I’m going to meet Lady Magnolia. Not a minute after I got out of the carriage. She’s not going to give me any time to collect myself or prepare. And she’s going to surprise me and try to catch me off guard any way she can to get the upper hand.

Like that just now. Seriously? Making a cloud rain on me? That’s juvenile. But as a way to keep me off balance, it definitely worked.

Ressa pauses and turns left down a large corridor. She stops before a set of double doors and looks at me reprovingly.

“Lady Magnolia awaits you, Ryoka Griffin.”

Just that? No warnings? No hints about what’s going to happen? I take a deep breath.

Crap. This isn’t good. I can tell my nerves are still rattled. And an internal check tells me I’m not only a bit drunk, but I could really use a catnap.

But there’s no helping it. I’m in the lion’s den. Or is it Dragon’s den? Bah. I’d rather go up against Teriarch in another riddle game than Magnolia.

And then Ressa pulls open the doors. She steps inside, and I follow her. I stare around an inordinately pink room, looking out over the main area of the manor. We’re on the second floor? When did we get up here?

It’s decorated sparsely for such a lavish room. Aside from the huge windows looking out, there are only two couches and a tea table in the center. I’m sure other furniture used to be here, but now the room is empty save for that. It makes everything feel larger, and somehow more oppressive at the same time.

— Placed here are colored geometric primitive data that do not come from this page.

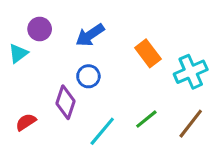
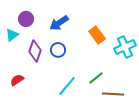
purple diamond: (66, 102) -> (35, 51), moved
brown line: (191, 124) -> (113, 94), moved, turned 55

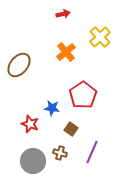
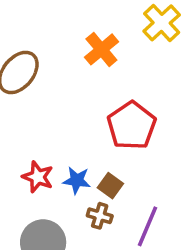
blue star: (52, 108) -> (77, 180), moved
brown cross: (60, 153) -> (100, 216), moved

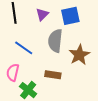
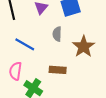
gray semicircle: (55, 41) -> (57, 34), size x0.6

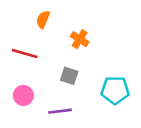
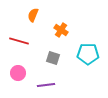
cyan pentagon: (115, 90) -> (88, 54), moved

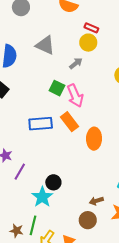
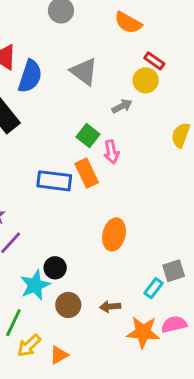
pink arrow: (75, 96) -> (111, 152), size x0.7
orange rectangle: (70, 122) -> (87, 173), moved
orange ellipse: (94, 139) -> (114, 234), moved
brown circle: (88, 220) -> (68, 305), moved

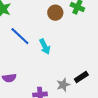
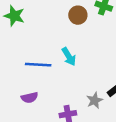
blue line: (20, 36) -> (38, 65), moved, turned -35

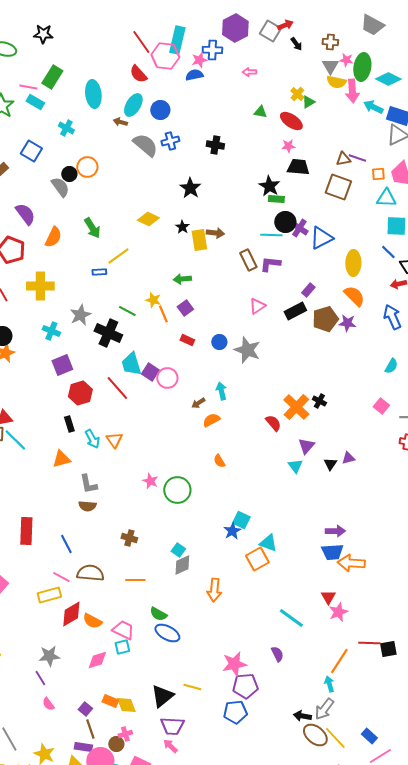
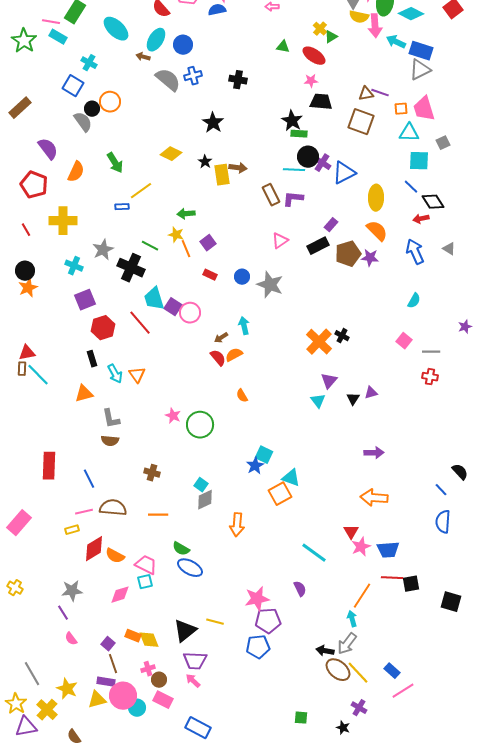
cyan ellipse: (93, 94) -> (116, 29), turned -40
blue square: (31, 151) -> (73, 86), moved
green arrow: (182, 279) -> (186, 214), moved
red semicircle: (273, 423) -> (218, 358), moved
purple arrow: (335, 531) -> (374, 453), moved
blue trapezoid: (332, 552) -> (388, 550), moved
pink line: (61, 577) -> (84, 512), turned -42
yellow rectangle: (49, 595) -> (72, 530), size x0.6
brown circle: (116, 744) -> (159, 680), moved

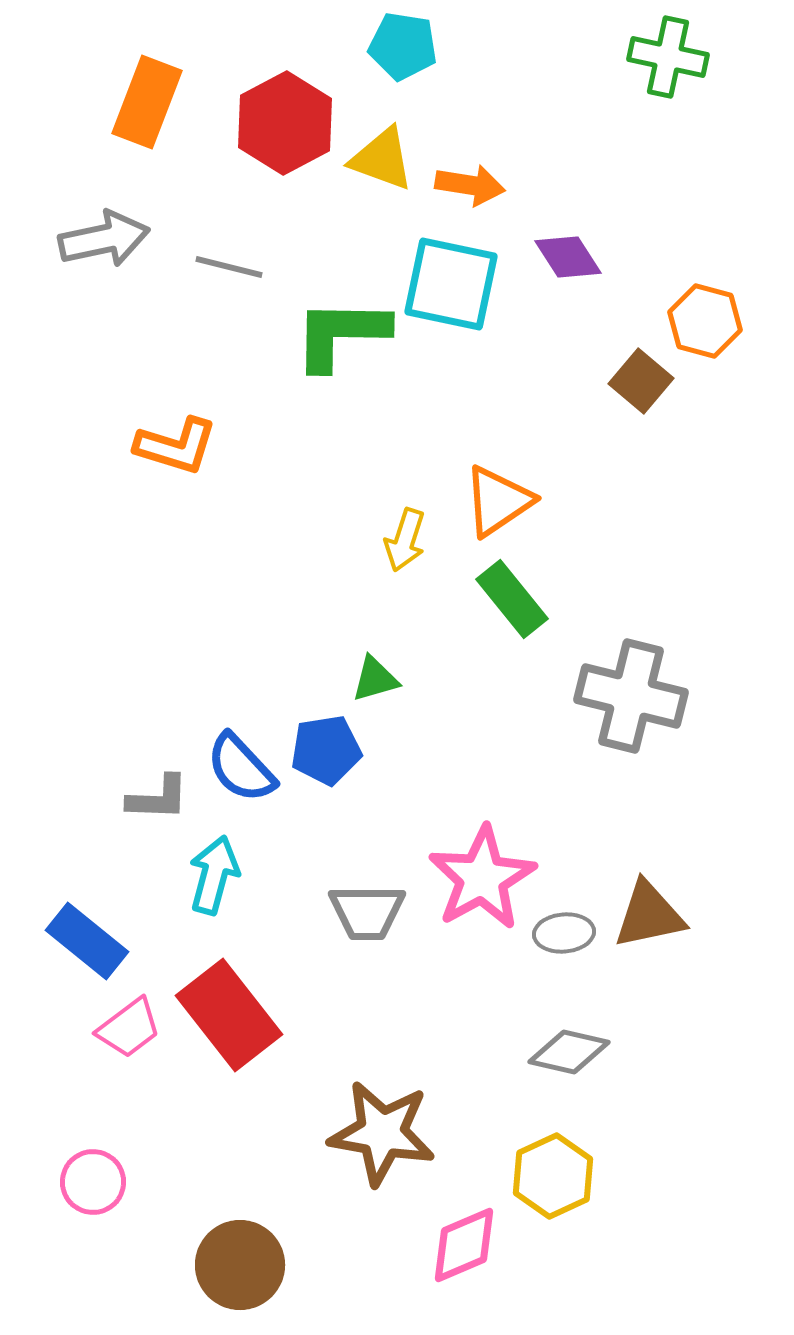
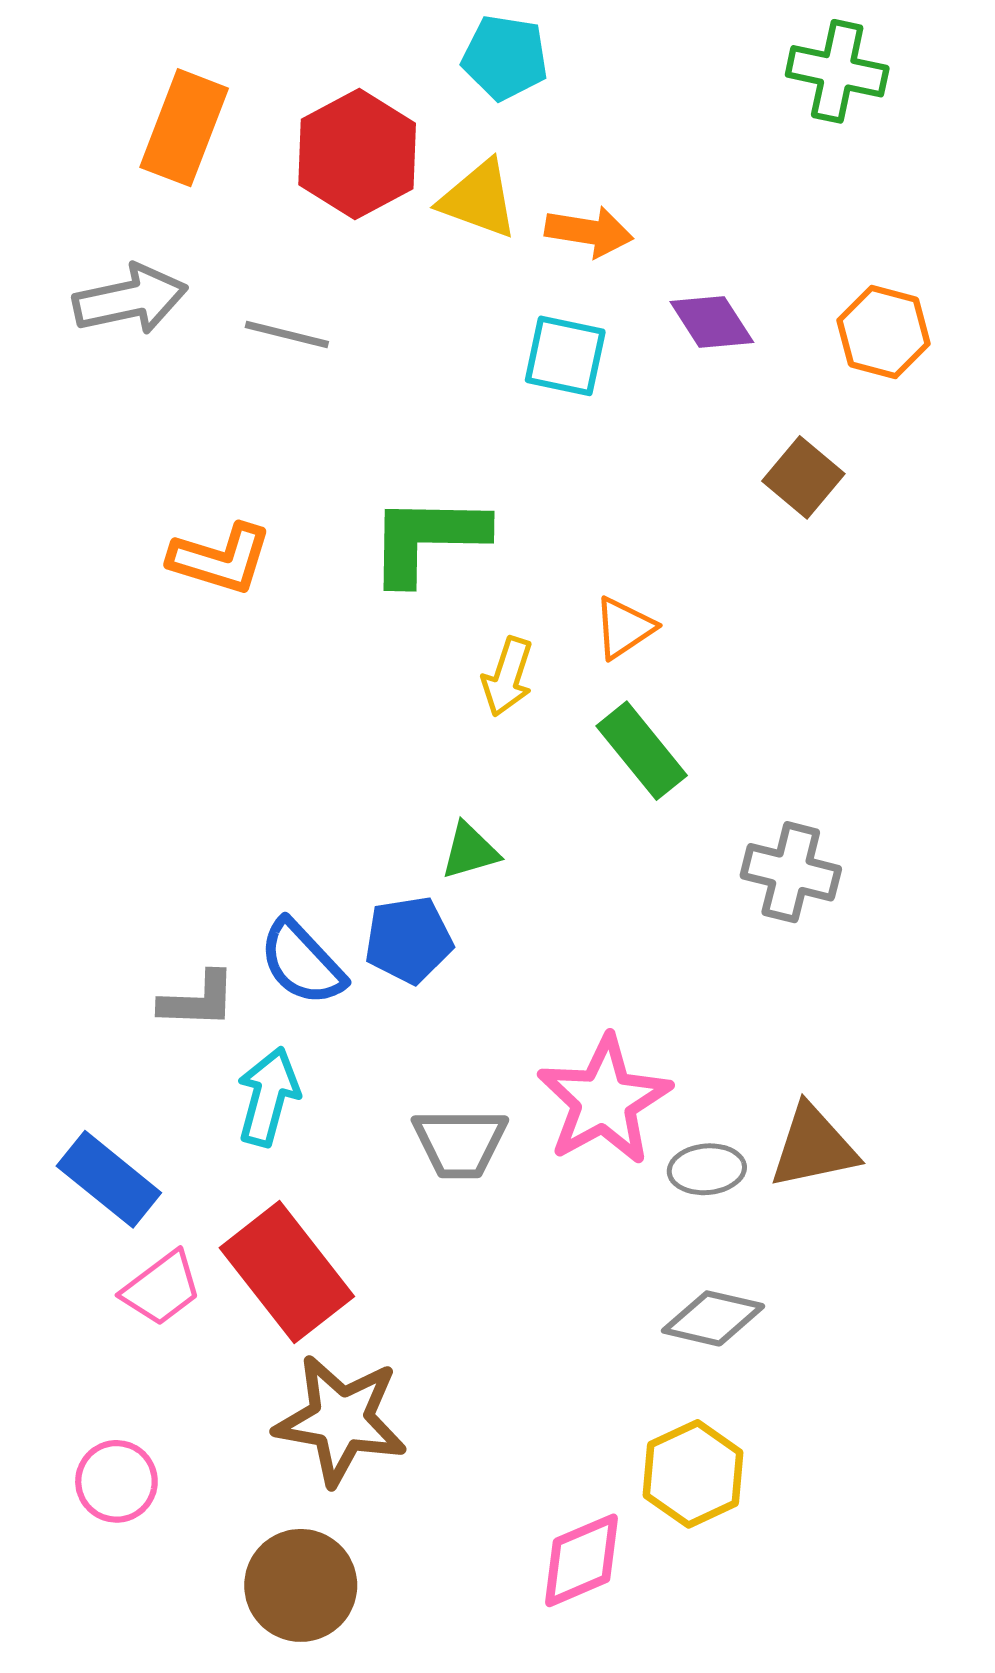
cyan square: (451, 284) -> (565, 356), size x0.7
orange hexagon: (705, 321) -> (884, 332), moved
green L-shape: (341, 334) -> (427, 539), moved
orange triangle: (498, 501) -> (624, 628), size x0.7
gray cross: (631, 696) -> (791, 872), size x0.7
brown star: (382, 1133) -> (341, 1420), moved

My eyes find a small pot of steaming tea on the table. I see the empty couch, and then my eyes travel to look at the other occupant of the room, the woman whom Ressa now stands behind.

And then—there she is. Sitting on a plush couch in the center of the room. Poised, elegant, calm and collected. Holding a tea cup in one hand and staring directly at me.

Lady Magnolia.

My breath catches in my chest for a second. This is too sudden. I haven’t prepared, haven’t steeled myself—

But here she is. And it’s too late to slow down, because Magnolia comes out guns blazing.

“Ryoka! So good to see you again!”

Her bright, cheerful voice nearly gives me a heart attack. I’d almost forgotten—but now I remember. Lady Magnolia. For all you might hear of her wealth, power, and influence, in person she’s quite energetic.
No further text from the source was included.